If your joint pain is keeping you up at night, you might want to consider valerian. It’s often used as a sleep aid, as it has mild sedative properties. Valerian allegedly eases pain, which allows those suffering from arthritis and joint pain to sleep easier.
7. Thunder god vine
You’d be forgiven for associating this herb with the Greek and Roman gods, but it’s actually a root found in Asia. Thunder god vine is used to treat joint pain and the symptoms of autoimmune diseases. It’s common in Chinese medicine and appears to suppress the immune system.
However, there are serious side effects associated with this herb. Its leaves and flowers are extremely toxic and should never be ingested. Do not attempt to use this herb without first consulting a doctor.
Rosehip – commonly seen in tea form – is a herb with anti-inflammatory properties. It is sometimes given as a powder, and studies suggest that it can be highly effective in relieving joint pain.
Clinical trials from 2012 found that patients treated with rosehip powder over a three month period reported reduced pain scores. They were also twice as likely to respond to rosehip than the placebo.
9. Aloe vera
This magical plant, perhaps best known for its ability to soothe sunburns, could also have the ability to ease joint pain.
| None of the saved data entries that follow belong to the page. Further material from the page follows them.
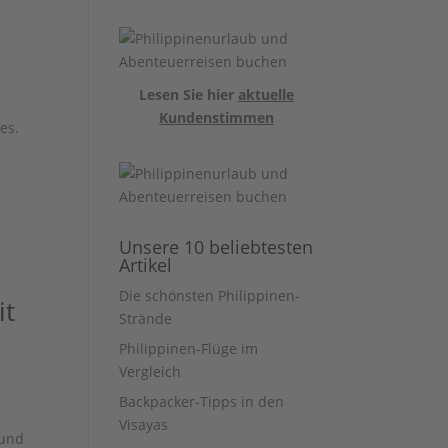
Lesen Sie hier
aktuelle
Kundenstimmen
es.
Unsere 10 beliebtesten
Artikel
Die schönsten Philippinen-
it
Strände
Philippinen-Flüge im
Vergleich
Backpacker-Tipps in den
Visayas
 und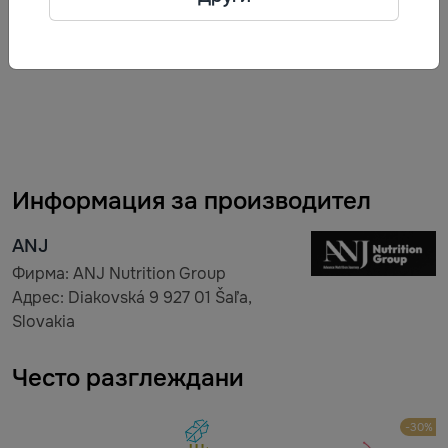
Описание
Информация за производител
ANJ
Фирма: ANJ Nutrition Group
Адрес: Diakovská 9 927 01 Šaľa,
Slovakia
Често разглеждани
-30%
Studies suggest that when taken orally, aloe vera could help with pain, though large-scale research is still lacking.
Flax is a staple of the vegan diet, as it can be mixed with water to replace eggs as a binding force in baking. But it’s healthy properties go deeper: it’s packed with omega-3, omega-6, and lignans, which are comparable to fibre.
Flaxseed is said to lubricate joints, which can make them more flexible and reduce pain.
Ready to try some natural remedies? Ask your doctor about these ten herbs for arthritis and joint pain.